The first thing they agree on is stop performing the provocation tests! They only make the patient more painful and therefore less likely to be compliant with you. It also takes a lot of stress from the clinician too! Secondly, they both agree that shoulder falls into 3 categories: Is the shoulder stiff? Is the shoulder painful and stiff? Finally, is the shoulder painful only? If you are able to establish this, then clinical reasoning can help you categorise pathologies: Stiff: Most likely: Frozen Shoulder
Stiff and Pain: Most likely: Arthritic changes
Painful only: Most likely: Rotator Cuff* weakness
The Rotator Cuff
*The group of muscles that stabilise the shoulder and allow seamless movement of the arm. It is here where Gibson and Littlewood disagree slightly when identifying a painful only shoulder. Gibson would state this was a shoulder impingement and give a series of exercises to target the various aspect of the rotator cuff group of muscles and allow a period of avoid aggravating factors. Littlewood has conducted numerous studies and suggests that it is impossible to ascertain which structure is weakened or "faulty" with a painful shoulder and therefore you cannot target this with a series of targeted exercises. Littlewood suggests we are looking at a weakened rotator cuff group of muscles or simply: muscle weakness.

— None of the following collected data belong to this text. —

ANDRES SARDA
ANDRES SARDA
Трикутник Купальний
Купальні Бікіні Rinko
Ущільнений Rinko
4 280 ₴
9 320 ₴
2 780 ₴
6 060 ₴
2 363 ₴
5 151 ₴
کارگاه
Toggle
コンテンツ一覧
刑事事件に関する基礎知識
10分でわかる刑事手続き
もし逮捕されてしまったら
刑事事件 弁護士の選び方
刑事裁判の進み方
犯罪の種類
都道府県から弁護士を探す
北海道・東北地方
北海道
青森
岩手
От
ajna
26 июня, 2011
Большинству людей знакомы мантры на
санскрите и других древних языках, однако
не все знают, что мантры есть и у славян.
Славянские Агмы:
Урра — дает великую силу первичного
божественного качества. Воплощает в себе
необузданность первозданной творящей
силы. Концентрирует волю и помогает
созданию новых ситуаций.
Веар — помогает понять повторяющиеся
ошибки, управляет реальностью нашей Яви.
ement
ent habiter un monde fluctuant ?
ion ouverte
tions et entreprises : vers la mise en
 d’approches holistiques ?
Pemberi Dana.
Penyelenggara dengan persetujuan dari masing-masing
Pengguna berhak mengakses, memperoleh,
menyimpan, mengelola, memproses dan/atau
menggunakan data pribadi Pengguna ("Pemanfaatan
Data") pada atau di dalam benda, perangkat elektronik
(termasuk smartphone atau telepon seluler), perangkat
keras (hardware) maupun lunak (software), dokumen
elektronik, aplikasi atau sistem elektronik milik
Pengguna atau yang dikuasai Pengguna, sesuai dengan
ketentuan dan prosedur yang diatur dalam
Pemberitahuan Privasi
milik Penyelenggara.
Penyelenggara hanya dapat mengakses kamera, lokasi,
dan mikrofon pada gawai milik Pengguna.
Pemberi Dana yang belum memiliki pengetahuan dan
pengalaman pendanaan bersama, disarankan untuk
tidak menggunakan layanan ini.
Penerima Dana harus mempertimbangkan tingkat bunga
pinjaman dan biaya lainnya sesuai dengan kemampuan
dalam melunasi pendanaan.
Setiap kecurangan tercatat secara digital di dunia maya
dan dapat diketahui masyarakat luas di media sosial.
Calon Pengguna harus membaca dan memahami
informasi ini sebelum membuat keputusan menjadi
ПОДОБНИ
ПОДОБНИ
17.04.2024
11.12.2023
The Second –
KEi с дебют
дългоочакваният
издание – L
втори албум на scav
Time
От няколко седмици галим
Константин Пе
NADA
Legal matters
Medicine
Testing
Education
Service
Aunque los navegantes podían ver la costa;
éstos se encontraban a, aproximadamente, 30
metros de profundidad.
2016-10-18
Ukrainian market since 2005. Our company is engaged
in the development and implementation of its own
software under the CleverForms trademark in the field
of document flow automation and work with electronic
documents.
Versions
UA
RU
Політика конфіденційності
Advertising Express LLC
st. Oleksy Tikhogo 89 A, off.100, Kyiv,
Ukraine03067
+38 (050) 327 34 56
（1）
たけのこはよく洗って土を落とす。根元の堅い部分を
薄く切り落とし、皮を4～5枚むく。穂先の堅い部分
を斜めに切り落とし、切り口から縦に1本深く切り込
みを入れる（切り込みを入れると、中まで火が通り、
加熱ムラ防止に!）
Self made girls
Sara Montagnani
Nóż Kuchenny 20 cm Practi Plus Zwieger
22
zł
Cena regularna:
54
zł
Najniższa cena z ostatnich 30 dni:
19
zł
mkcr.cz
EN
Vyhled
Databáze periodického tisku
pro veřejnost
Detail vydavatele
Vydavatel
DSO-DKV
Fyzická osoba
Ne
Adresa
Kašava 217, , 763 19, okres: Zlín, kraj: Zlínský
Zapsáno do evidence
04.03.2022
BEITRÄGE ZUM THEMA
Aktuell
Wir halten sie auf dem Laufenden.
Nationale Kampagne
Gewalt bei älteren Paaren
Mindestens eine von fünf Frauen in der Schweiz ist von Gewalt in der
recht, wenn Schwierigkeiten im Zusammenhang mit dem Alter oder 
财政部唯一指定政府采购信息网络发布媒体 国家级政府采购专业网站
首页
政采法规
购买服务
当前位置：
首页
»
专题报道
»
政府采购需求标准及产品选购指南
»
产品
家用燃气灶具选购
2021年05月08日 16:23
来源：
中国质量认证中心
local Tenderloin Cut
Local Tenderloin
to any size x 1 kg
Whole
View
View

The most common reason for shoulder pain is pain limited only. I have only ever diagnosed a true frozen shoulder ONCE! I have hardly, if ever seen an arthritic shoulder. I have been fortunate enough to be on a training seminar with Chris Littlewood and have seen his work in action firsthand. And I have to say, since I have used his approach in my clinical setting, he has converted the most dreaded joint in the body to assess and treat, to the quickest and easiest to treat. And I do have to add, that I was getting mixed results under the Gibson approach, whereas I seem to be getting more of an efficacy with the Littlewood approach! So, if shoulders have been so difficult to assess, why not offer a scan?
As with provocation tests, imagery can give us a false positive! I cannot deny that imagery will identify an abnormality lying beneath the skin, yet it may not be the reason for the patient's pain. Take the image, left. 3000 males were given an ultrasound who had no shoulder problems or pain. The results are astonishing! Over 75% of people had an inflamed bursa, yet pain free! Almost two thirds had arthritic changes in their AC Joint (where your clavicle or collar bone attaches to the acromion or shoulder bone), yet pain free!
Almost as many people had a tendinopathy in one of their tendons that form the rotator cuff, yet still lived pain free!
And what is most surprising, almost a quarter had a tear in their rotator cuff, yet lived pain free! What Chris Littlewood had researched and established is that as we age, the body will naturally form tears in the rotator cuff to maintain the shoulder movement that we take for granted! Therefore, if we offered imagery and established a tear or arthritis and performed corrective surgery, would pain be eradicated? Or would movement be suddenly restricted and still have pain? As I have said before: Imagery does bot always equal pain!
I have enjoyed treating a host of clients with shoulder pain for some time now. Largely thanks to the work of Gibson and Littlewood who through their hard work have made this complex, simple!